• _Description of the task_
Copy the records below exactly, omitting any pictures they contain.

[Records contained in a dataset]
<<<<
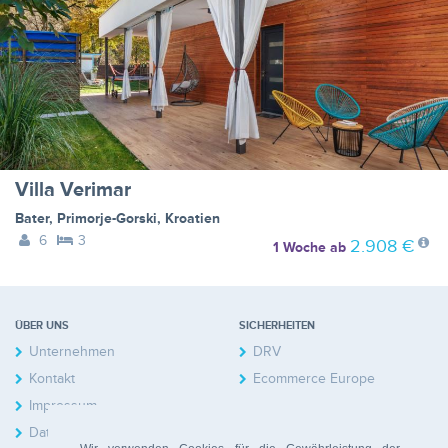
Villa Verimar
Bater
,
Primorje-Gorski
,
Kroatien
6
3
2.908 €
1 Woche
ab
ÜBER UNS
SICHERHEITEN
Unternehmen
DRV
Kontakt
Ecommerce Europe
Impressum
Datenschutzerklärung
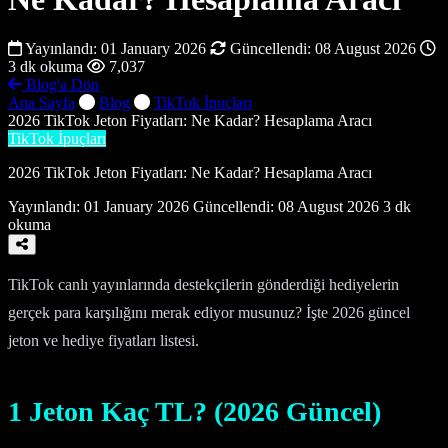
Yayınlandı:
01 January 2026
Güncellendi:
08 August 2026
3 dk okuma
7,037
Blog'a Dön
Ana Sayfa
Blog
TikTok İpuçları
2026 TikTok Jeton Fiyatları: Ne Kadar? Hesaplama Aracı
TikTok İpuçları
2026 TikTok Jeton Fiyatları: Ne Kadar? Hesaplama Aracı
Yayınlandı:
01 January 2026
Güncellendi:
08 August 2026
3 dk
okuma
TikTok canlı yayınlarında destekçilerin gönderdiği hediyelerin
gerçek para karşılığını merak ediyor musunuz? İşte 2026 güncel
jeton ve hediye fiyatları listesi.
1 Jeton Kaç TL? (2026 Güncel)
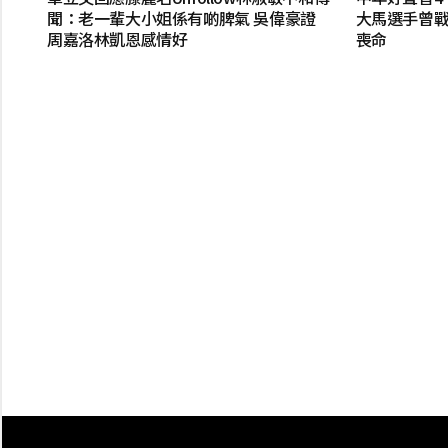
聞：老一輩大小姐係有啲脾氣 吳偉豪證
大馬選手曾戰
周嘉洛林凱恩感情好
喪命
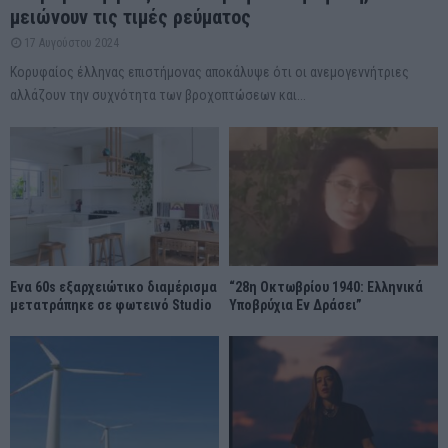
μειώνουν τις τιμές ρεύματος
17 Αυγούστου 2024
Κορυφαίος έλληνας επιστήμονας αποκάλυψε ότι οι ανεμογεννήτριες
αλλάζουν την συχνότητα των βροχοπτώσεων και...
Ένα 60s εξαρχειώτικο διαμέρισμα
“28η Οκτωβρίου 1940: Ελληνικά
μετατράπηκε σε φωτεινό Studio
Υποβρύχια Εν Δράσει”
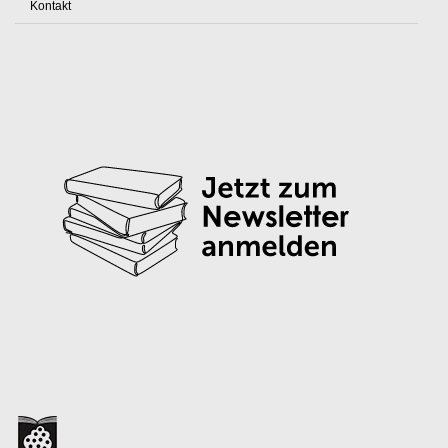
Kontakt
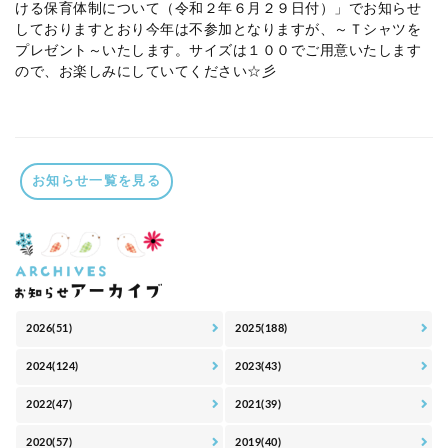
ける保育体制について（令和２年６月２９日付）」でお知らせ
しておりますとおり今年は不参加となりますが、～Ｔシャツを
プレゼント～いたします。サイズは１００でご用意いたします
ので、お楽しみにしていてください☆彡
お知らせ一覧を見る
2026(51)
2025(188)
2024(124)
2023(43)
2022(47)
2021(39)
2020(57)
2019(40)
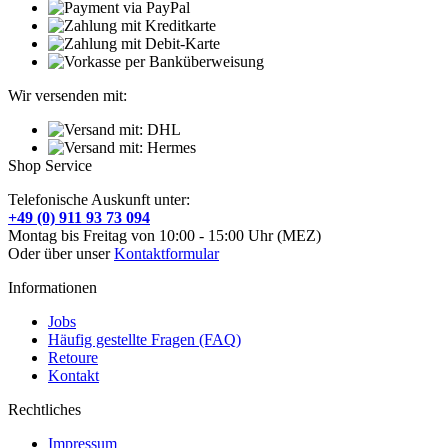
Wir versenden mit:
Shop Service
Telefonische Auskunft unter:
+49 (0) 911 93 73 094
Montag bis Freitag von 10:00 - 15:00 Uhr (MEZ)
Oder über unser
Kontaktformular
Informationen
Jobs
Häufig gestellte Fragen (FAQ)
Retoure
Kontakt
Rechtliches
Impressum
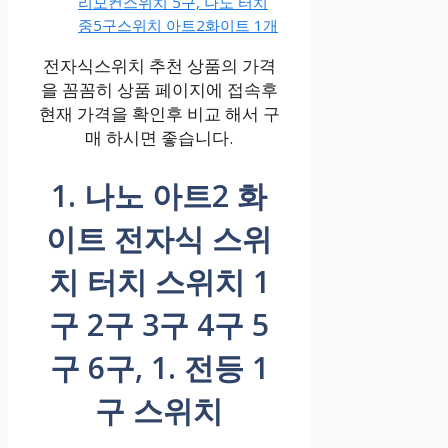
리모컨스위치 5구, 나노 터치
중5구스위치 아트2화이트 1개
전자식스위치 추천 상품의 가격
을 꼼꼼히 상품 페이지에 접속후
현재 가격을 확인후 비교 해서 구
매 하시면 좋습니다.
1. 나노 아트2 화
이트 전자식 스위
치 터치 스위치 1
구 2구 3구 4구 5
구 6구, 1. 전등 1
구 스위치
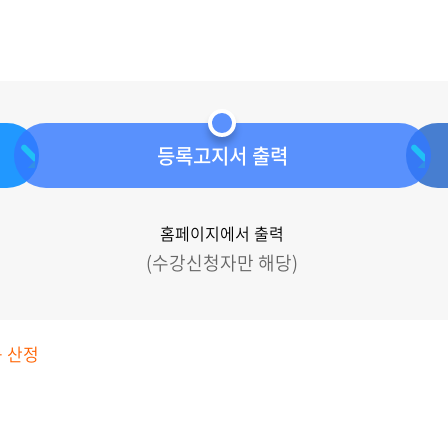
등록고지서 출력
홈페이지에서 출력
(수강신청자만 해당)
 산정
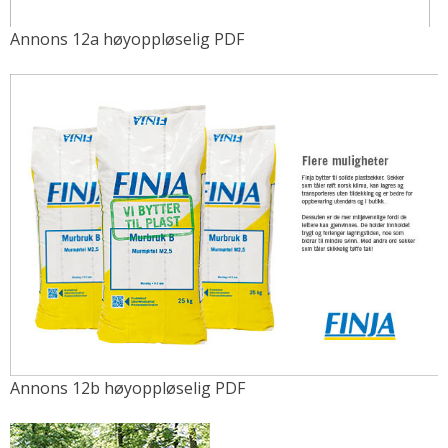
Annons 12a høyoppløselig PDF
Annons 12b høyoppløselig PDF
>>>>
• _Reply to the exercise_
Villa Verimar
Bater
,
Primorje-Gorski
,
Kroatien
6
3
2.908 €
1 Woche
ab
ÜBER UNS
SICHERHEITEN
Unternehmen
DRV
Kontakt
Ecommerce Europe
Impressum
Datenschutzerklärung
Yayınlandı:
01 January 2026
Güncellendi:
08 August 2026
3 dk okuma
7,037
Blog'a Dön
Ana Sayfa
Blog
TikTok İpuçları
2026 TikTok Jeton Fiyatları: Ne Kadar? Hesaplama Aracı
TikTok İpuçları
2026 TikTok Jeton Fiyatları: Ne Kadar? Hesaplama Aracı
Yayınlandı:
01 January 2026
Güncellendi:
08 August 2026
3 dk
okuma
TikTok canlı yayınlarında destekçilerin gönderdiği hediyelerin
gerçek para karşılığını merak ediyor musunuz? İşte 2026 güncel
jeton ve hediye fiyatları listesi.
1 Jeton Kaç TL? (2026 Güncel)
聞：老一輩大小姐係有啲脾氣 吳偉豪證
大馬選手曾戰
周嘉洛林凱恩感情好
喪命
μειώνουν τις τιμές ρεύματος
17 Αυγούστου 2024
Κορυφαίος έλληνας επιστήμονας αποκάλυψε ότι οι ανεμογεννήτριες
αλλάζουν την συχνότητα των βροχοπτώσεων και...
Ένα 60s εξαρχειώτικο διαμέρισμα
“28η Οκτωβρίου 1940: Ελληνικά
μετατράπηκε σε φωτεινό Studio
Υποβρύχια Εν Δράσει”
Kontakt
ける保育体制について（令和２年６月２９日付）」でお知らせ
しておりますとおり今年は不参加となりますが、～Ｔシャツを
プレゼント～いたします。サイズは１００でご用意いたします
ので、お楽しみにしていてください☆彡
お知らせ一覧を見る
2026(51)
2025(188)
2024(124)
2023(43)
2022(47)
2021(39)
2020(57)
2019(40)
Wir versenden mit:
Shop Service
Telefonische Auskunft unter:
+49 (0) 911 93 73 094
Montag bis Freitag von 10:00 - 15:00 Uhr (MEZ)
Oder über unser
Kontaktformular
Informationen
Jobs
Häufig gestellte Fragen (FAQ)
Retoure
Kontakt
Rechtliches
Impressum
리모컨스위치 5구, 나노 터치
중5구스위치 아트2화이트 1개
전자식스위치 추천 상품의 가격
을 꼼꼼히 상품 페이지에 접속후
현재 가격을 확인후 비교 해서 구
매 하시면 좋습니다.
1. 나노 아트2 화
이트 전자식 스위
치 터치 스위치 1
구 2구 3구 4구 5
구 6구, 1. 전등 1
구 스위치
등록고지서 출력
홈페이지에서 출력
(수강신청자만 해당)
 산정
Annons 12a høyoppløselig PDF
Annons 12b høyoppløselig PDF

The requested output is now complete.